On Nucky's last night in Atlantic City, he gets a call from the police, who have arrested Harper. Nucky bails him out and offers to give him money, but Harper angrily rejects the gesture. Hours later, Harper confronts Nucky and reveals who he truly is; Tommy Darmody, Jimmy Darmody's son and Gillian's grandson. Tommy accuses Nucky of betraying Gillian and guns him down. Nucky dies as IRS agents, who had followed him the entire evening, identify themselves and arrest Tommy.

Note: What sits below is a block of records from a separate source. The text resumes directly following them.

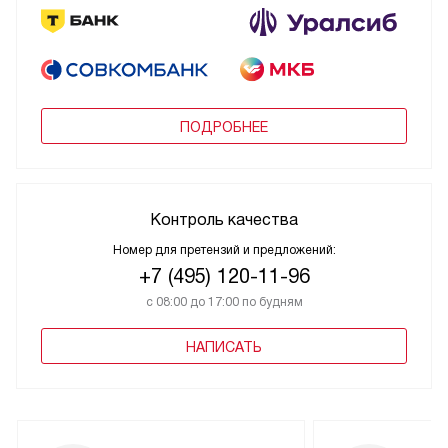
ПОДРОБНЕЕ
Контроль качества
Номер для претензий и предложений:
+7 (495) 120-11-96
с 08:00 до 17:00 по будням
НАПИСАТЬ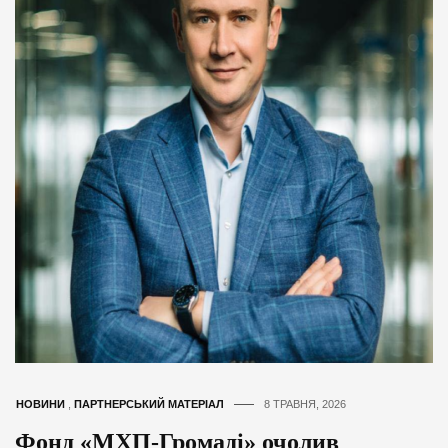
НОВИНИ
,
ПАРТНЕРСЬКИЙ МАТЕРІАЛ
8 ТРАВНЯ, 2026
Фонд «МХП-Громаді» очолив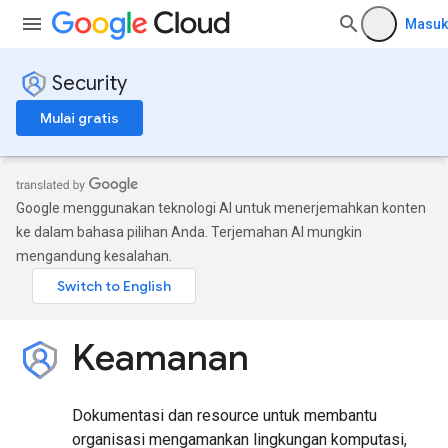
Masuk
Security
Mulai gratis
Google menggunakan teknologi AI untuk menerjemahkan konten
ke dalam bahasa pilihan Anda. Terjemahan AI mungkin
mengandung kesalahan.
Keamanan
Dokumentasi dan resource untuk membantu
organisasi mengamankan lingkungan komputasi,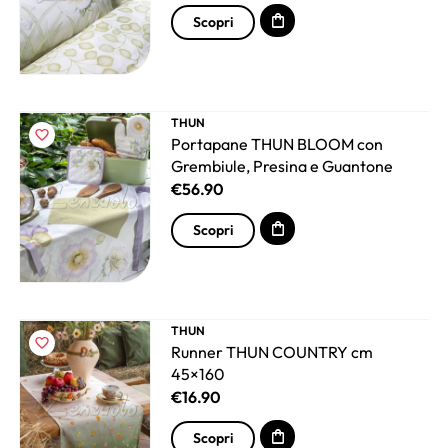
Scopri
THUN
Portapane THUN BLOOM con
Grembiule, Presina e Guantone
€
56.90
Scopri
THUN
Runner THUN COUNTRY cm
45×160
€
16.90
Scopri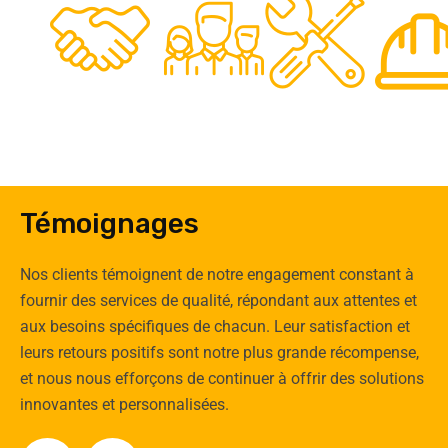
0
Clients
Experts
Spécia
Témoignages
Nos clients témoignent de notre engagement constant à
fournir des services de qualité, répondant aux attentes et
aux besoins spécifiques de chacun. Leur satisfaction et
leurs retours positifs sont notre plus grande récompense,
et nous nous efforçons de continuer à offrir des solutions
innovantes et personnalisées.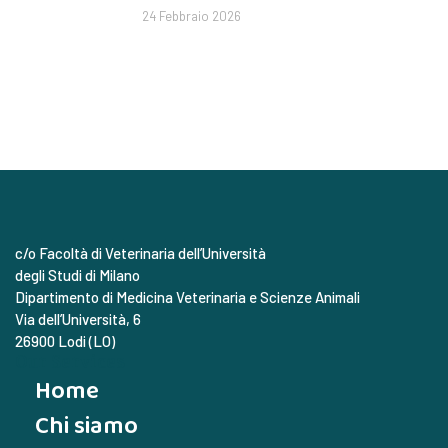
24 Febbraio 2026
c/o Facoltà di Veterinaria dell’Università
degli Studi di Milano
Dipartimento di Medicina Veterinaria e Scienze Animali
Via dell’Università, 6
26900 Lodi (LO)
Our Services
Home
Chi siamo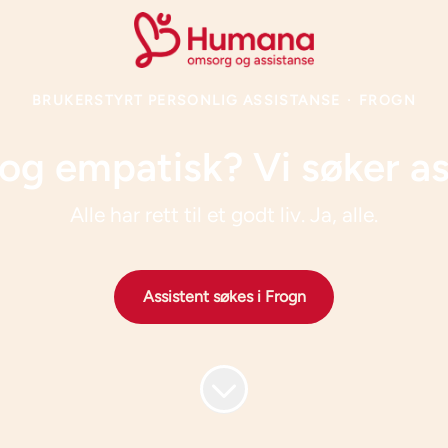
BRUKERSTYRT PERSONLIG ASSISTANSE
·
FROGN
g og empatisk? Vi søker as
Alle har rett til et godt liv. Ja, alle.
Assistent søkes i Frogn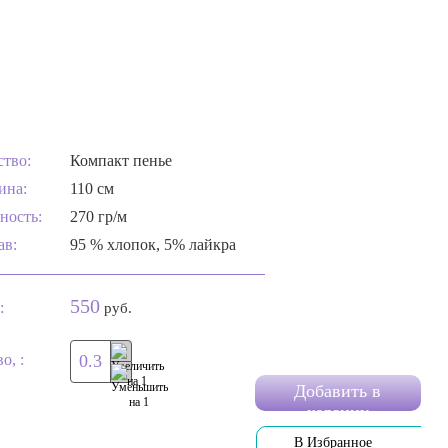
ство:
Компакт пенье
ина:
110 см
ность:
270 гр/м
ав:
95 % хлопок, 5% лайкра
550
:
руб.
о, :
Добавить в
корзину
В Избранное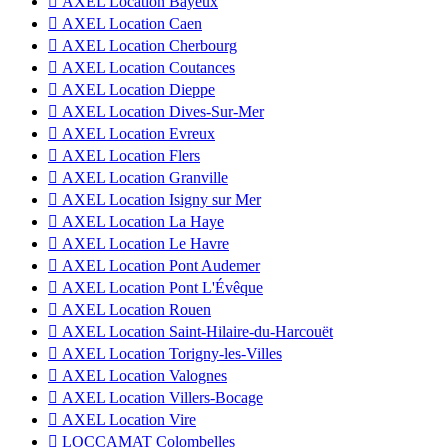

AXEL Location Bayeux

AXEL Location Caen

AXEL Location Cherbourg

AXEL Location Coutances

AXEL Location Dieppe

AXEL Location Dives-Sur-Mer

AXEL Location Evreux

AXEL Location Flers

AXEL Location Granville

AXEL Location Isigny sur Mer

AXEL Location La Haye

AXEL Location Le Havre

AXEL Location Pont Audemer

AXEL Location Pont L'Évêque

AXEL Location Rouen

AXEL Location Saint-Hilaire-du-Harcouët

AXEL Location Torigny-les-Villes

AXEL Location Valognes

AXEL Location Villers-Bocage

AXEL Location Vire

LOCCAMAT Colombelles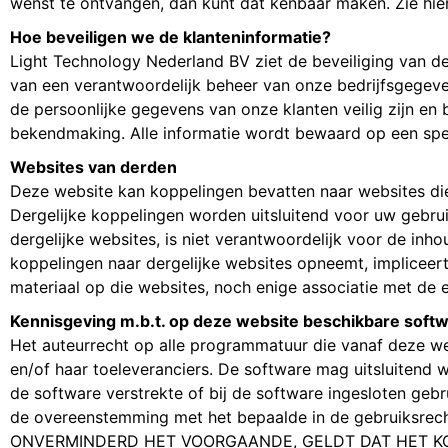
wenst te ontvangen, dan kunt dat kenbaar maken. Zie hi
Hoe beveiligen we de klanteninformatie?
Light Technology Nederland BV ziet de beveiliging van de
van een verantwoordelijk beheer van onze bedrijfsgegeven
de persoonlijke gegevens van onze klanten veilig zijn en
bekendmaking. Alle informatie wordt bewaard op een spe
Websites van derden
Deze website kan koppelingen bevatten naar websites di
Dergelijke koppelingen worden uitsluitend voor uw gebr
dergelijke websites, is niet verantwoordelijk voor de in
koppelingen naar dergelijke websites opneemt, impliceer
materiaal op die websites, noch enige associatie met de e
Kennisgeving m.b.t. op deze website beschikbare softw
Het auteurrecht op alle programmatuur die vanaf deze w
en/of haar toeleveranciers. De software mag uitsluiten
de software verstrekte of bij de software ingesloten geb
de overeenstemming met het bepaalde in de gebruiksrecht
ONVERMINDERD HET VOORGAANDE, GELDT DAT HET KO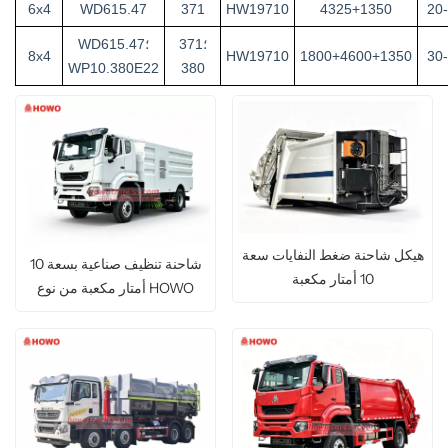
6x4
WD615.47
371
HW19710
4325+1350
20
371؛
WD615.47؛
8x4
HW19710
1800+4600+1350
30
WP10.380E22
380
هيكل شاحنة ضغط النفايات سعة
شاحنة تنظيف صناعية بسعة 10
10 أمتار مكعبة
أمتار مكعبة من نوع HOWO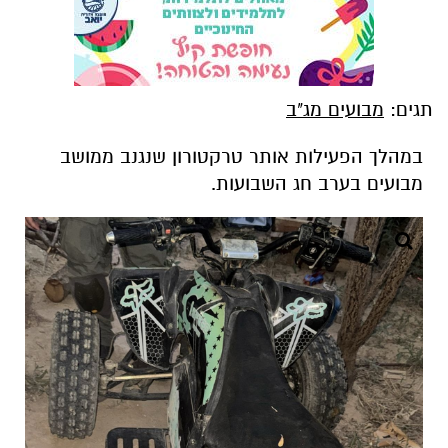
תגים:
מבועים מג"ב
במהלך הפעילות אותר טרקטורון שנגנב ממושב
מבועים בערב חג השבועות.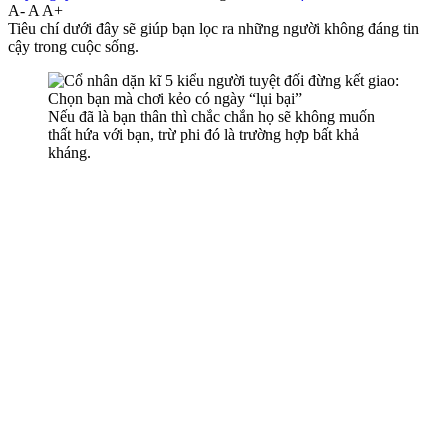
A-
A
A+
Tiêu chí dưới đây sẽ giúp bạn lọc ra những người không đáng tin
cậy trong cuộc sống.
Nếu đã là bạn thân thì chắc chắn họ sẽ không muốn
thất hứa với bạn, trừ phi đó là trường hợp bất khả
kháng.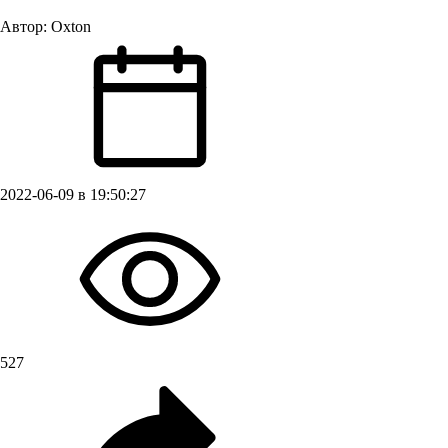
Автор:
Oxton
2022-06-09 в 19:50:27
527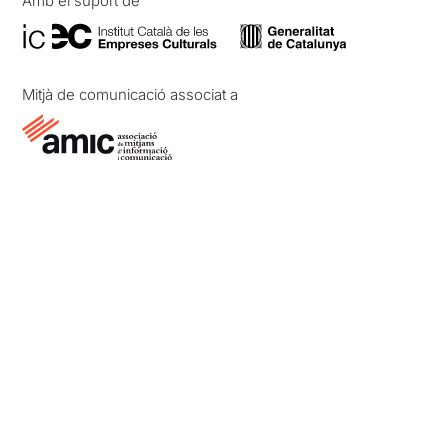
Amb el suport de
Mitjà de comunicació associat a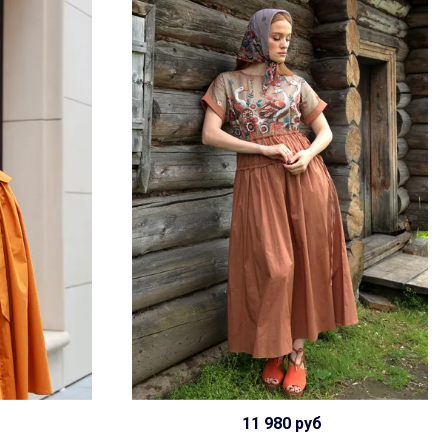
11 980 руб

The arrival of the agents is a reference to the eventual fate of the real Enoch Johnson, who was imprisoned in 1941 on tax evasion charges.

==Casting==
In casting the role of Nucky Thompson (based upon real-life Atlantic City political boss Enoch L. Johnson), Winter wanted to stray from the real life of Johnson as much as possible. "If we were going to cast accurately what the real Nucky looked like, we'd have cast Jim Gandolfini." The idea of casting Steve Buscemi in the lead role came about when Scorsese mentioned wanting to work with the actor, whom Winter knew well having worked with him on The Sopranos. Winter sent the script out to Buscemi, who responded very enthusiastically. "I just thought, 'Wow. I'm almost sorry I've read this, because if I don't get it, I'm going to be so sad.' My response was 'Terry, I know you're looking at other actors'... and he said, 'No, no, Steve, I said we want you. Explained Scorsese, "I love the range he has, his dramatic sense, but also his sense of humor."

==Reception==
Buscemi has won and been nominated for several awards for his portrayal of Nucky Thompson. He was nominated for a Primetime Emmy Award for Outstanding Lead Actor in a Drama Series Award at the 63rd and 64th Primetime Emmy Awards. In addition, Buscemi won Best Actor in Dramatic Series at the 68th Golden Globe Awards, while also getting nominated at the 69th and 70th Awards. The cast won the Screen Actors Guild Award for Outstanding Performance by an Ensemble in a Drama Series at the 17th and 18th Screen Actors Guild Awards while being nominated at the 19th, 20th and 21st. Buscemi won the Screen Actors Guild Award for Outstanding Performance by a Male Actor in a Drama Series two years in a row from 2011 to 2012, while also being nominated in 2013, 2014 and 2015.